Between the poet and the grimacing woman
on a beat-up blue bicycle,
lies a blurred wasteland.
She hasn’t always been this person.
Her squalid apartment
the letters scrawled in mad ink
that fizz by themselves in my in-basket
the dreamy smile
that makes her look, suddenly, young.
Walking the tightrope with her
ignoring the drop of the past,
avoiding looking down
to recognize the loss
and spinning, headfirst
into dizzying sadness.
The fear that I, too, might unravel
and spin off into nothing.
– – – – – – – – – – –
CM is a published poet, a librarian in a past life and a client of mine. She recently admitted that she suffers from paranoid schizophrenia and fears that she’ll be evicted, now that her landlord knows the truth about her. She insists that her mental illness doesn’t affect her ability to write poetry.
I worry about her a lot, visit her often and get almost weekly letters from her. Once or twice a year, she’ll send me a poem. I treasure those.
The man with the “golden voice” has me thinking of such things… I imagine a government social worker, somewhere, cheering him on, knowing this was coming, all along.
– – – – – – – – – – –
Photo from the Howard Finster collection at the High Museum in Atlanta. I was there recently to see the DalĂ exhibit and… wow!
God bless you for what you do Laura.
How do you do it?
I wish your client and the man with the golden voice the best. Hopefully the stigma of mental illness is slowly being eroded as people like you talk about it.
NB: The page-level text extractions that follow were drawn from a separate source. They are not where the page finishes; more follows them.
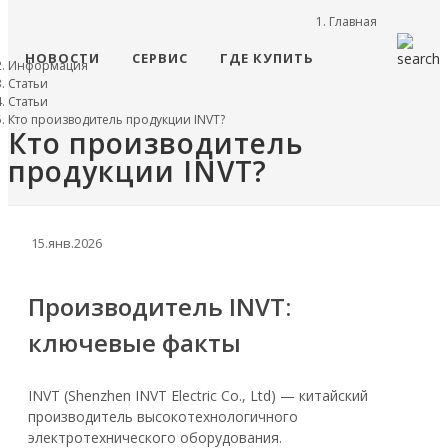
Главная
НОВОСТИ
СЕРВИС
ГДЕ КУПИТЬ
Информация
Статьи
Статьи
Кто производитель продукции INVT?
Кто производитель
продукции INVT?
15.янв.2026
Производитель INVT:
ключевые факты
INVT (Shenzhen INVT Electric Co., Ltd) — китайский
производитель высокотехнологичного
электротехнического оборудования.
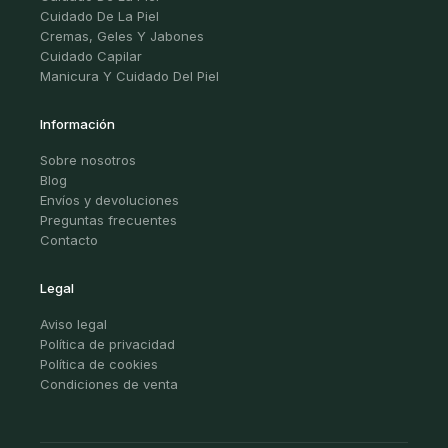
Cuidado De La Piel
Cremas, Geles Y Jabones
Cuidado Capilar
Manicura Y Cuidado Del Piel
Información
Sobre nosotros
Blog
Envíos y devoluciones
Preguntas frecuentes
Contacto
Legal
Aviso legal
Política de privacidad
Política de cookies
Condiciones de venta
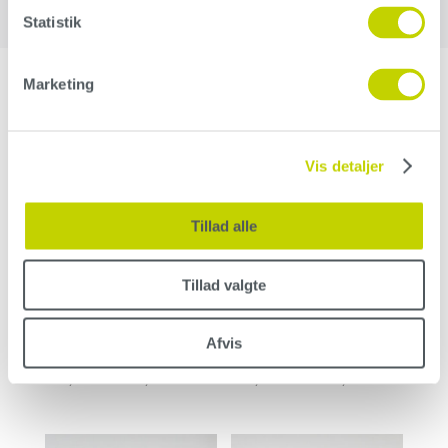
Statistik
Marketing
Relaterede varer
Vis detaljer
Tillad alle
Tillad valgte
Conteco Care
Mix & Primer
Afvis
139,00
kr.
–
311,00
kr.
289,00
kr.
–
1.351,00
kr.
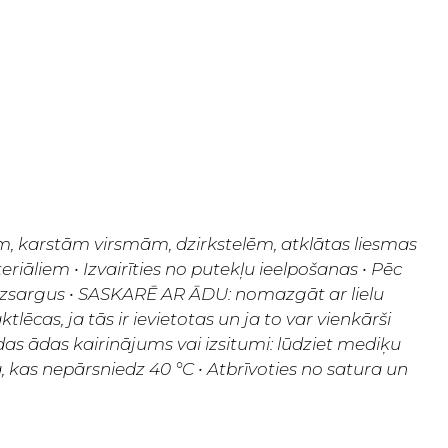
, karstām virsmām, dzirkstelēm, atklātas liesmas
āliem • Izvairīties no putekļu ieelpošanas • Pēc
izsargus • SASKARĒ AR ĀDU: nomazgāt ar lielu
as, ja tās ir ievietotas un ja to var vienkārši
as ādas kairinājums vai izsitumi: lūdziet mediķu
 kas nepārsniedz 40 °C • Atbrīvoties no satura un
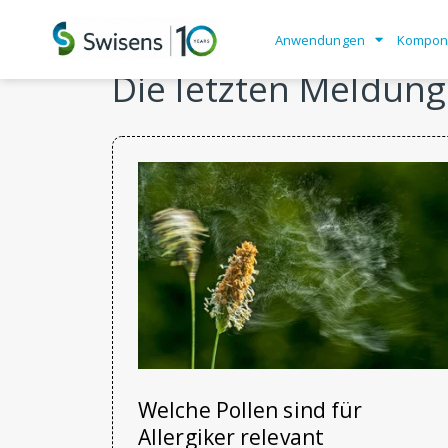
Anwendungen
Kompon
Die letzten Meldun
Welche Pollen sind für
Allergiker relevant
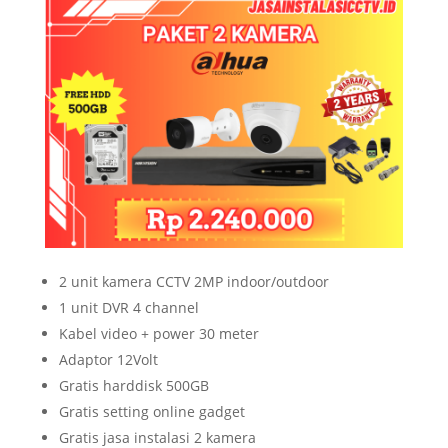
2 unit kamera CCTV 2MP indoor/outdoor
1 unit DVR 4 channel
Kabel video + power 30 meter
Adaptor 12Volt
Gratis harddisk 500GB
Gratis setting online gadget
Gratis jasa instalasi 2 kamera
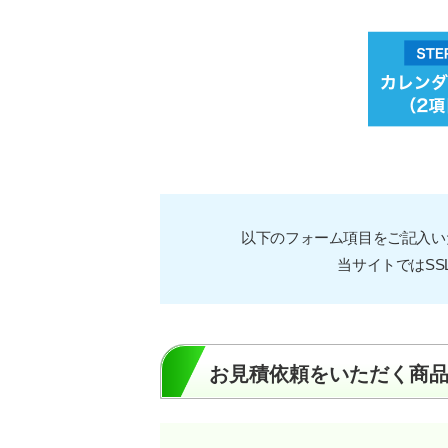
以下のフォーム項目をご記入い
当サイトではS
お見積依頼をいただく商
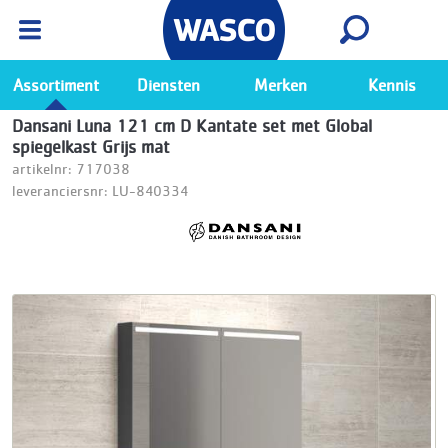
Wasco App
Bekijk
Ga naar de Wasco app
Assortiment
Diensten
Merken
Kennis
Dansani Luna 121 cm D Kantate set met Global
spiegelkast Grijs mat
artikelnr: 717038
leveranciersnr: LU-840334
You’re so cool, and I’m glad to call you a friend.
Thanks for the post.It reminds me of someone who was very close to me who suffered with a similar type of illness.It didn’t stop her from reading poetry either.
lovely and thoughtful Post.
“The fear that I, too, might unravel
and spin off into nothing.”
doesn’t that just sum it all up? It’s why we should be compassionate – it could be us on the receiving end. Cosmically, I guess it already IS us on the receiving end.
Thanks for stopping by — good to see an old friend.